Olá, caríssimo leitor! Iniciando as reflexões de 2022, ainda em plena pandemia de SarsCov-2 (com a recente aparição de variantes das variantes), nada melhor do que tratar de saúde; no caso, de saúde do trabalhador. Vamos com isso? Our pleasure.
Estava na pauta do Supremo Tribunal Federal (STF), para o último dia 9 de fevereiro, a confirmação da medida liminar cautelar deferida pelo ministro Luís Roberto Barroso para suspender os efeitos da Portaria nº 620/2021, do recém-ressurreto Ministério do Trabalho e da Previdência Social — sob a batuta do ministro Onyx Lorenzoni, do chamado “núcleo ideológico” do governo federal —, que, a pretexto de proibir a adoção de “práticas discriminatórias e limitativas para acesso à relação de trabalho”, proibiu empregadores de exigirem comprovantes de vacinação (inclusive contra a Covid 19) de seus empregados.

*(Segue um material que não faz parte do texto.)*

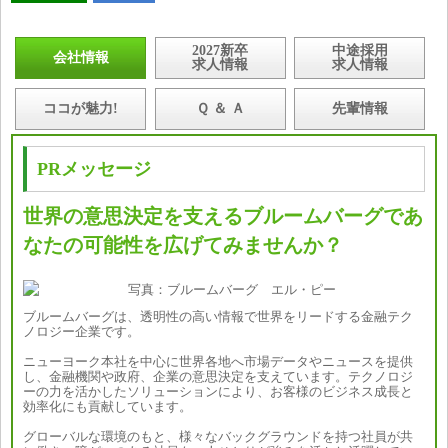
2027新卒
中途採用
会社情報
求人情報
求人情報
ココが魅力!
Ｑ ＆ Ａ
先輩情報
PRメッセージ
世界の意思決定を支えるブルームバーグであ
なたの可能性を広げてみませんか？
ブルームバーグは、透明性の高い情報で世界をリードする金融テク
ノロジー企業です。
ニューヨーク本社を中心に世界各地へ市場データやニュースを提供
し、金融機関や政府、企業の意思決定を支えています。テクノロジ
ーの力を活かしたソリューションにより、お客様のビジネス成長と
効率化にも貢献しています。
グローバルな環境のもと、様々なバックグラウンドを持つ社員が共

A cautela foi deferida nos autos das Arguições de Descumprimento de Preceito Fundamental nº 898, 900, 901 e 904, apresentadas, respectivamente, pela Rede Sustentabilidade, pelo Partido Socialista Brasileiro (PSB), pelo Partido dos Trabalhadores (PT) e pelo Novo. Como se vê, partidos dos mais variegados espectros da política nacional (o que talvez diga, por si só, da infelicidade da portaria).
O case, porém, terminou não sendo chamado à altura, de modo que a cautelar segue pendente de confirmação plenária.
Nada obstante — e mesmo à falta do manto plenário (que provavelmente virá) —, o fato é que a decisão do ministro Barroso merece todos os encômios. Metafraseando o saudoso Renato Russo (“Eduardo e Mônica”), vivemos um tempo estranho com coisas esquisitas. Não basta defender ideias pitorescas; é preciso um normativo para chamar de seu. A Portaria nº 620/2021 é o que foi possível aprontar para ser o estatuto jurídico do negacionismo. E, com todas as vênias a quem pensa de modo contrário — alguns, inclusive, com as melhores intenções —, não pode passar ileso à crítica jurídico-dogmática.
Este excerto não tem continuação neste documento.